Sa critique antérieure du modèle brejnévien interdit au PCF d’épouser l’attitude des PC grec ou portugais, qui n’hésitent pas à soutenir les putschistes. Il sait qu’il a tout à perdre d’un retour à la « glaciation » des années 1970 et 1980. Mais beaucoup de communistes, de la base au sommet, ont eu du mal à s’habituer aux audaces brouillonnes et pourtant salutaires du dernier des tout-puissants secrétaires généraux soviétiques. Tout se passe comme si une part de l’organisation, en août 1991, avait voulu croire à la fiction d’une évolution politique permettant de continuer quelque chose de la perestroïka… mais sans son principal instigateur. Comme la direction précédente de Waldeck Rochet s’était habituée, aux premiers temps de l’ère Brejnev, à la perspective d’un khrouchtchévisme sans Khrouchtchev.

Affectivement, il est vrai que le monde militant communiste n’a plus le même rapport fusionnel à son mythe fondateur. L’Union soviétique a cessé d’être la référence indépassable et la doxa communiste du « marxisme-léninisme » n’est plus la réserve de certitudes qu’elle était quelques décennies auparavant. À son corps défendant, Khrouchtchev a commencé de briser les rêves en 1956 en laissant déduire que les adversaires avaient donc raison quand ils évoquaient les dérives sanglantes du stalinisme, si ardemment niées jusqu’alors.
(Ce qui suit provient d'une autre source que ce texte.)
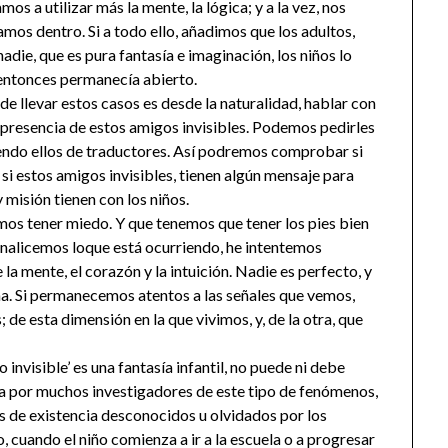
 a utilizar más la mente, la lógica; y a la vez, nos
amos dentro. Si a todo ello, añadimos que los adultos,
die, que es pura fantasía e imaginación, los niños lo
 entonces permanecía abierto.
e llevar estos casos es desde la naturalidad, hablar con
la presencia de estos amigos invisibles. Podemos pedirles
iendo ellos de traductores. Así podremos comprobar si
 si estos amigos invisibles, tienen algún mensaje para
misión tienen con los niños.
os tener miedo. Y que tenemos que tener los pies bien
, analicemos loque está ocurriendo, he intentemos
la mente, el corazón y la intuición. Nadie es perfecto, y
. Si permanecemos atentos a las señales que vemos,
 esta dimensión en la que vivimos, y, de la otra, que
 invisible’ es una fantasía infantil, no puede ni debe
da por muchos investigadores de este tipo de fenómenos,
os de existencia desconocidos u olvidados por los
 cuando el niño comienza a ir a la escuela o a progresar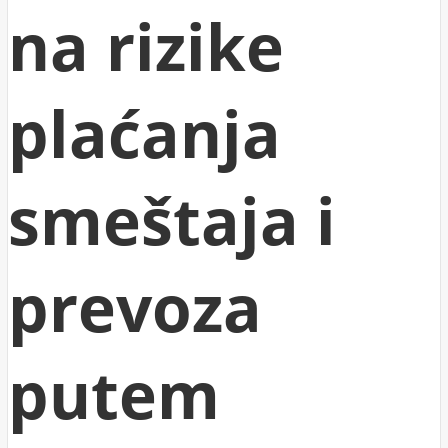
na rizike
plaćanja
smeštaja i
prevoza
putem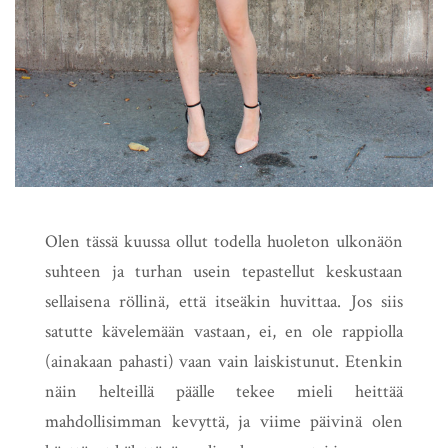
Olen tässä kuussa ollut todella huoleton ulkonäön
suhteen ja turhan usein tepastellut keskustaan
sellaisena röllinä, että itseäkin huvittaa. Jos siis
satutte kävelemään vastaan, ei, en ole rappiolla
(ainakaan pahasti) vaan vain laiskistunut. Etenkin
näin helteillä päälle tekee mieli heittää
mahdollisimman kevyttä, ja viime päivinä olen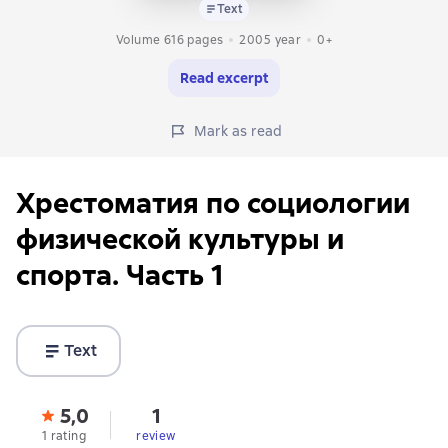
Text
Volume 616 pages
2005
year
0+
Read excerpt
Mark as read
Хрестоматия по социологии
физической культуры и
спорта. Часть 1
Text
5,0
1
1 rating
review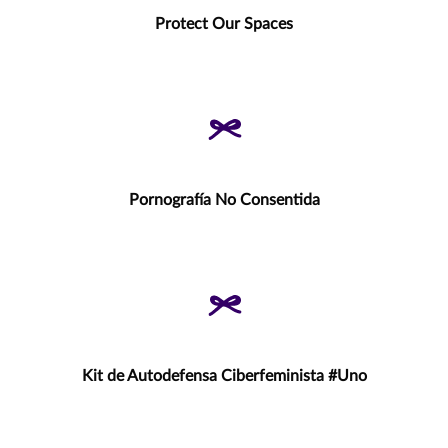
Protect Our Spaces
Pornografía No Consentida
Kit de Autodefensa Ciberfeminista #Uno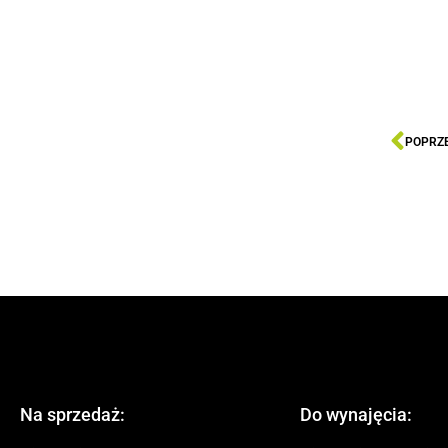
POPRZ
Na sprzedaż:
Do wynajęcia:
Le PCF a reculé le moment où il devait intérioriser la rupture de son univers mental (1956-1962), s’est efforcé d’en limiter les effets destructeurs (1962-1975), puis a accéléré la prise de distance à l’égard du stalinisme (1975-1978). À partir de là, plus rien ne pouvait être comme avant.

Pourtant, le monde militant communiste peine à mesurer la gravité des difficultés qui engluent le socialisme est-européen. Tout au plus admet-il qu’il souffre d’une crise de développement, mais pas d’une crise systémique : pour lui, la notion s’applique au capitalisme occidental et pas au soviétisme. En septembre 1989, à la Fête de l’Humanité, quelques semaines à peine avant l’effondrement du mur de Berlin, Marchais n’hésite pas à affirmer que « c’est le socialisme qui fait et continue de faire la preuve de sa supériorité ». Le PC français n’est plus dans la dépendance relative qui fut la sienne, au temps d’une puissance soviétique expansive, mais il ne veut pas se penser en extériorité absolue avec un mouvement communiste dont il perçoit toujours une aide matérielle directe ou indirecte et dont il pense toujours qu’il peut être un étai symbolique, plus encore qu’un boulet.